You don’t need any prior Bioinformatics, programming or immunoinformatics knowledge or skills for this course. This hands-on course will help you construct vaccines using subtractive genomics and reverse vaccinology techniques, even if you lack a proper understanding of the underlying concepts of Bioinformatics databases, servers, tools and the algorithms working behind them. 

In the Computational Vaccinology and Chimeric Vaccines course, you will be learning how to develop a vaccine against Dracunculus medinensis which causes guinea worm disease in humans. The video lecture series will take you from the basics such as proteome retrieval of Dracunculus medinensis and all the way to computational development of a chimeric vaccine.

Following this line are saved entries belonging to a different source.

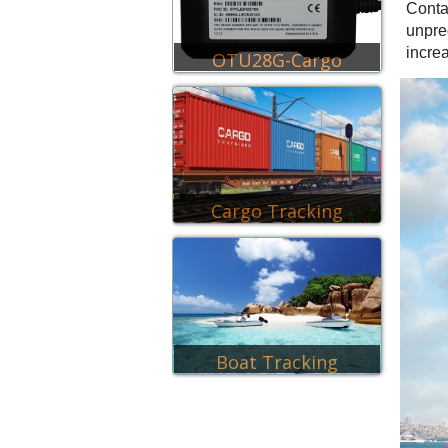
Conta
unpre
incre
OTU28G-Cargo
Cargo Tracking
Boat Tracking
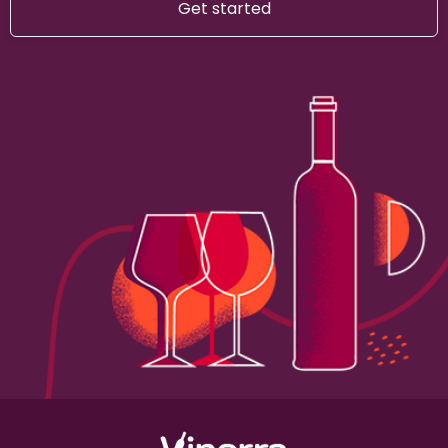
Get started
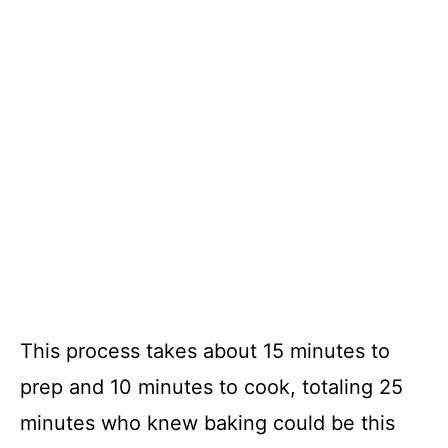
This process takes about 15 minutes to
prep and 10 minutes to cook, totaling 25
minutes who knew baking could be this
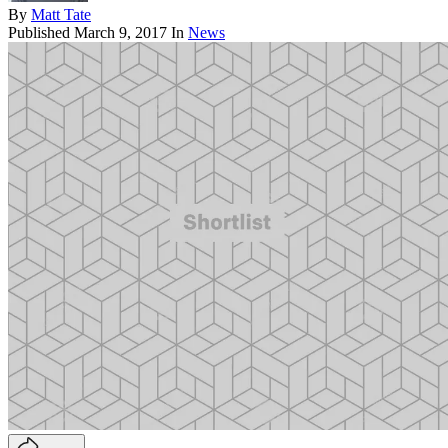
By
Matt Tate
Published
March 9, 2017
In
News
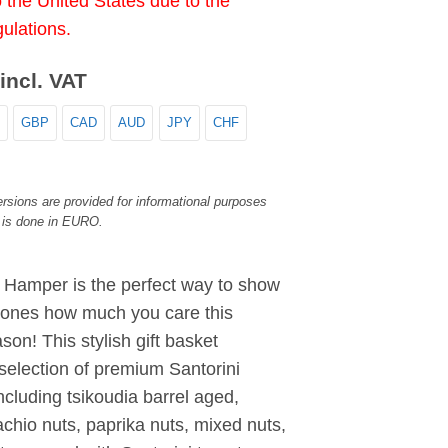
o the United States due to the
gulations.
incl. VAT
GBP
CAD
AUD
JPY
CHF
rsions are provided for informational purposes
 is done in EURO.
i Hamper is the perfect way to show
 ones how much you care this
son! This stylish gift basket
selection of premium Santorini
ncluding tsikoudia barrel aged,
chio nuts, paprika nuts, mixed nuts,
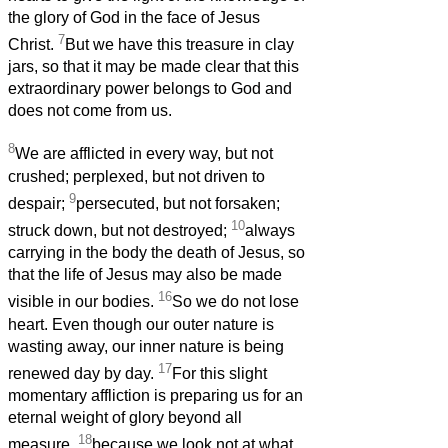
the glory of God in the face of Jesus
7
Christ.
But we have this treasure in clay
jars, so that it may be made clear that this
extraordinary power belongs to God and
does not come from us.
8
We are afflicted in every way, but not
crushed; perplexed, but not driven to
9
despair;
persecuted, but not forsaken;
10
struck down, but not destroyed;
always
carrying in the body the death of Jesus, so
that the life of Jesus may also be made
16
visible in our bodies.
So we do not lose
heart. Even though our outer nature is
wasting away, our inner nature is being
17
renewed day by day.
For this slight
momentary affliction is preparing us for an
eternal weight of glory beyond all
18
measure,
because we look not at what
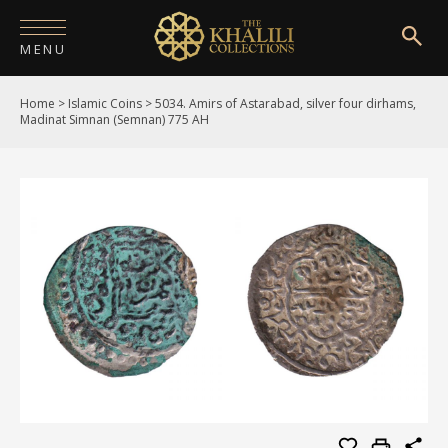
MENU
Home
>
Islamic Coins
>
5034. Amirs of Astarabad, silver four dirhams,
HOME
Madinat Simnan (Semnan) 775 AH
ABOUT
COLLECTIONS
PUBLICATIONS
SHOP
EXHIBITIONS
DIGITISATION
NEWS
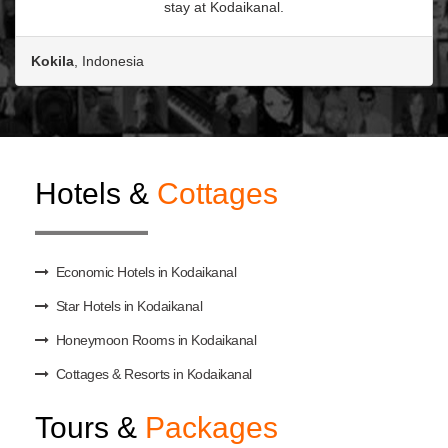
stay at Kodaikanal.
Kokila
, Indonesia
Hotels &
Cottages
Economic Hotels in Kodaikanal
Star Hotels in Kodaikanal
Honeymoon Rooms in Kodaikanal
Cottages & Resorts in Kodaikanal
Tours &
Packages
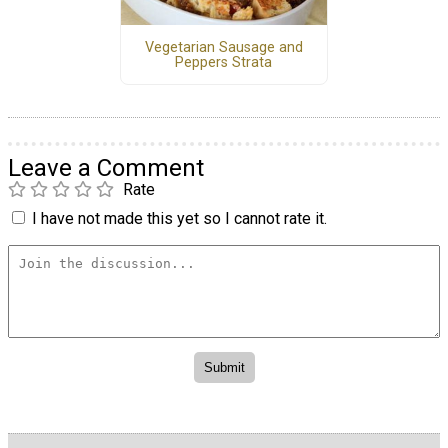
Vegetarian Sausage and
Peppers Strata
Leave a Comment
Rate
I have not made this yet so I cannot rate it.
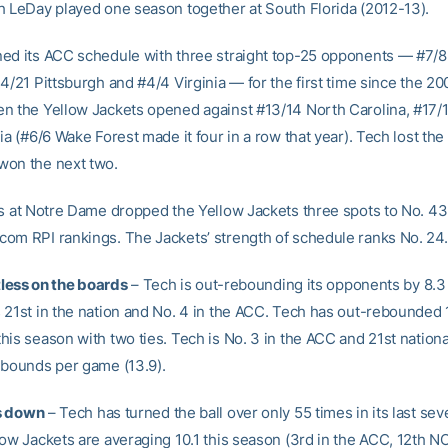
h LeDay played one season together at South Florida (2012-13).
ed its ACC schedule with three straight top-25 opponents — #7/8
4/21 Pittsburgh and #4/4 Virginia — for the first time since the 2
n the Yellow Jackets opened against #13/14 North Carolina, #17/
ia (#6/6 Wake Forest made it four in a row that year). Tech lost the 
won the next two.
ss at Notre Dame dropped the Yellow Jackets three spots to No. 43 
om RPI rankings. The Jackets’ strength of schedule ranks No. 24.
ntless on the boards
– Tech is out-rebounding its opponents by 8.3
 21st in the nation and No. 4 in the ACC. Tech has out-rebounded 
is season with two ties. Tech is No. 3 in the ACC and 21st national
ebounds per game (13.9).
s down
– Tech has turned the ball over only 55 times in its last se
low Jackets are averaging 10.1 this season (3rd in the ACC, 12th 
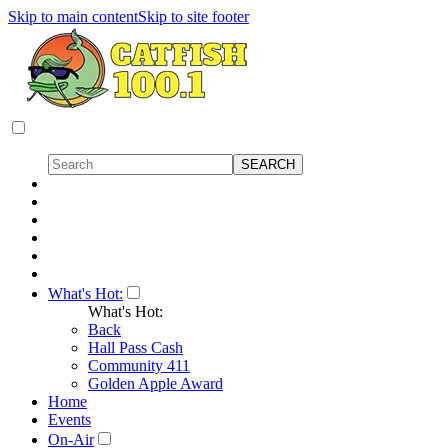
Skip to main content
Skip to site footer
What's Hot:
What's Hot:
Back
Hall Pass Cash
Community 411
Golden Apple Award
Home
Events
On-Air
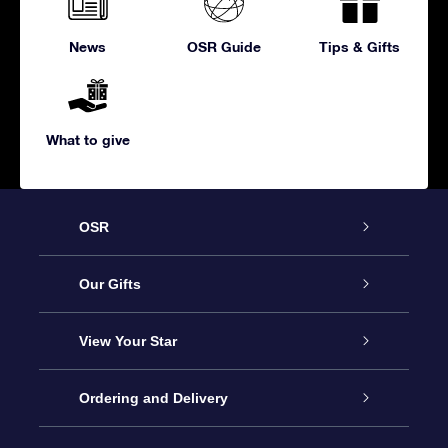
News
OSR Guide
Tips & Gifts
What to give
OSR
Service
Our Gifts
About us
Online Star Gift
View Your Star
Contact us
OSR Gift Pack
Star Register
Ordering and Delivery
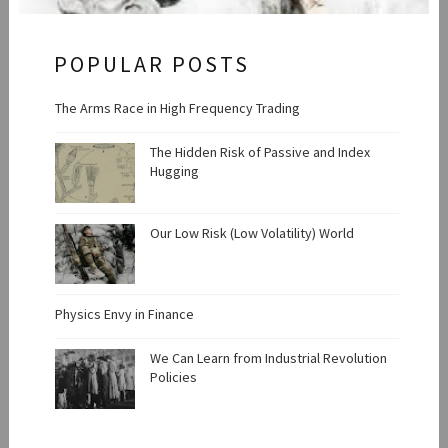
POPULAR POSTS
The Arms Race in High Frequency Trading
The Hidden Risk of Passive and Index
Hugging
Our Low Risk (Low Volatility) World
Physics Envy in Finance
We Can Learn from Industrial Revolution
Policies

This course will include the following sections:

Section 1: Target Identification

Description: This section will focus on making sure that the students learn about how to identify the target in order to start the process of computational construction of vaccines.

Learning Outcomes:  Upon completion of this section, students will be able to:

1. Select the target for the vaccine.
2. Remove duplicates from the retrieved biological data.
3. Screen Non-homologous Proteins.

Section 2: Immunoinformatics Approach for Epitope Prediction

Description: In this section students will learn how to use immunoinformatics approaches in order to perform epitope prediction. Immunoinformatics approaches are both cost-effective and convenient.

Learning Outcomes:  Upon completion of this section, students will be able to:

1. Screen Antigenicity of Protein.
2. Predict Linear B-Cell Epitope.
3. Assess Linear B-Cell Epitope.
4. Predict CTL Epitope.

Section 3: Computational Construction of the Vaccine

Description: In this section students will be able to understand and learn the assessment and prediction necessary in order for the construction of the vaccine.

Learning Outcomes:  Upon completion of this section, students will be able to:

1. Assess CTL Epitope.
2. Predict and Assess HTL Epitopes.
3. Map Vaccine Construct.
4. Perform Secondary and Tertiary Structure Prediction of Vaccines.
5. Tertiary Structure Refinement And Validation.
6. Predict Discontinuous B-Cell Epitope Prediction.

Section 4: Molecular Dynamics and Immune Simulation

Description: In this section students will learn how to perform molecular dynamics and immune simulation on the constructed vaccine to see if it stays stable.

Learning Outcomes:  Upon completion of this section, students will be able to:

1. Perform Molecular Dynamic Simulation.
2. Perform Immune Simulation.
3. Perform In Silico Cloning.

Section 5: Supplementary 1

Description: In this section students will learn how to perform codon optimization in order to improve the efficacy of vaccines.

Learning Outcomes:  Upon completion of this section, students will be able to:

1. Perform Codon Optimization.

Section 6: Supplementary 2

Description: In this section students will learn how to perform disulfide engineering on the vaccine protein to improve protein stability.

Learning Outcomes:  Upon completion of this section, students will be able to:

1. Perform Disulfide Engineering.

Section 7: Supplementary 3

Description: In this section students will learn how to dock TLR4 receptor with a protein in order to assess the binding affinity between the vaccine construct and TLR4.

Learning Outcomes:  Upon completion of this section, students will be able to:

1. Perform Molecular Docking between TLR4 and a protein.